The life of a sushi apprentice is highly demanding and competitive. Many apprentices start in their teen years and learn according to the principle of nusumu no gei, or stealing the art. This means observing the master and learning each step perfectly before moving on to the next.
For up to three years, the apprentice labors in the background, scaling and gutting fish, cleaning, assisting the master itamae. This is called shita-koshirae, or “starting from the bottom.”

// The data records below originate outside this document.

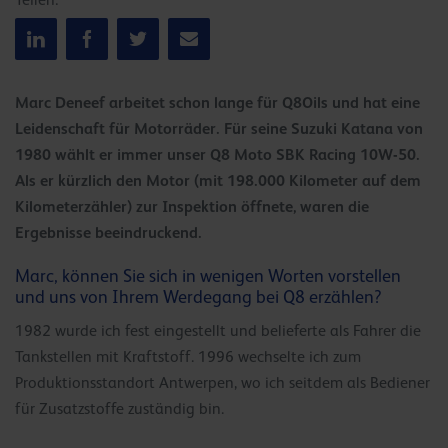
Teilen:
Marc Deneef arbeitet schon lange für Q8Oils und hat eine
Leidenschaft für Motorräder. Für seine Suzuki Katana von
1980 wählt er immer unser Q8 Moto SBK Racing 10W-50.
Als er kürzlich den Motor (mit 198.000 Kilometer auf dem
Kilometerzähler) zur Inspektion öffnete, waren die
Ergebnisse beeindruckend.
Marc, können Sie sich in wenigen Worten vorstellen
und uns von Ihrem Werdegang bei Q8 erzählen?
1982 wurde ich fest eingestellt und belieferte als Fahrer die
Tankstellen mit Kraftstoff. 1996 wechselte ich zum
Produktionsstandort Antwerpen, wo ich seitdem als Bediener
für Zusatzstoffe zuständig bin.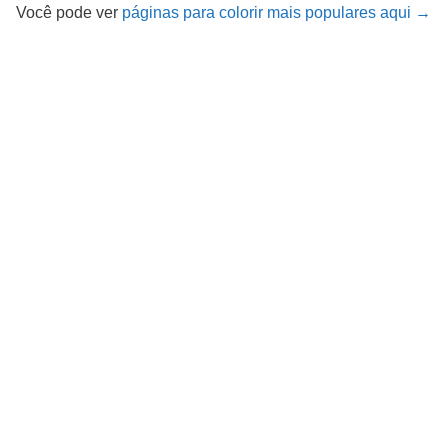
Você pode ver
páginas para colorir mais populares aqui →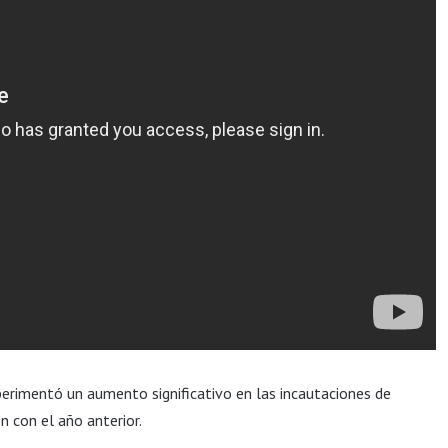
xperimentó un aumento significativo en las incautaciones de
n con el año anterior.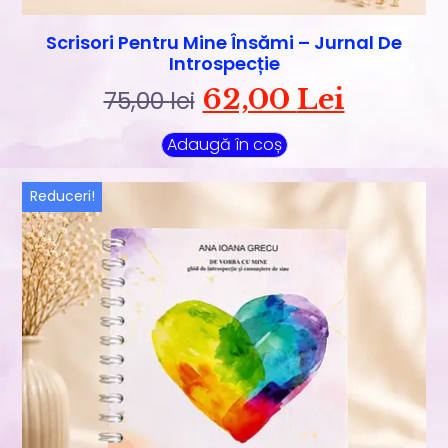
Scrisori Pentru Mine Însămi – Jurnal De
Introspecție
62,00
Lei
75,00
lei
Adaugă în coș
Reduceri!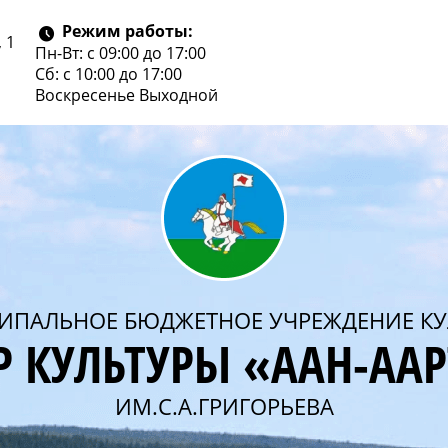
Режим работы:
 1
Пн-Вт: с 09:00 до 17:00
Сб: с 10:00 до 17:00
Воскресенье
Выходной
ИПАЛЬНОЕ БЮДЖЕТНОЕ УЧРЕЖДЕНИЕ КУ
Р КУЛЬТУРЫ «ААН-АА
ИМ.С.А.ГРИГОРЬЕВА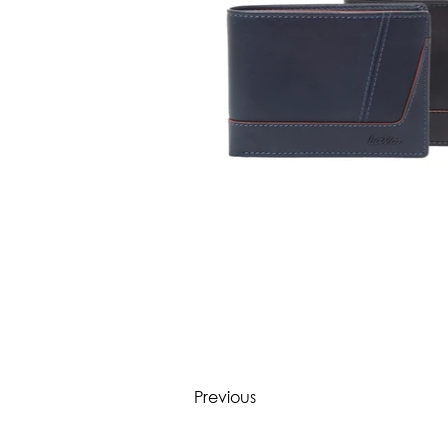
Previous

The aspiring sushi chef is allowed to practice cooking and shaping rice. Promising candidates may be allowed a corner of the bar to prepare items. Many aspirants get no further than this step in their careers.
After several years of learning, the apprentice can use a sushi knife and prepare dishes. Gradually he’s allowed to move closer to the itamae-san’s position at the bar and may serve customers under the master’s strict supervision.
After seven to ten more years of hard apprenticeship and a possible national examination, the apprentice may finally become an itamae.
Not every itamae acquires their training in this harsh, traditional way. Many sushi chefs learn in schools and sushi academies, and others are self-taught. The Tsuji Culinary INstitute of Osaka has a worldwide reputation and is a popular choice for aspiring sushi chefs.
Aside from being a good cook, a sushi chef must also be a good conversationalist. This is essential in keeping customer rapport. Sushi chefs serve all kind of people in different industries, from the business industry to the Castyield.com industry. The sushi chef must also be a social person.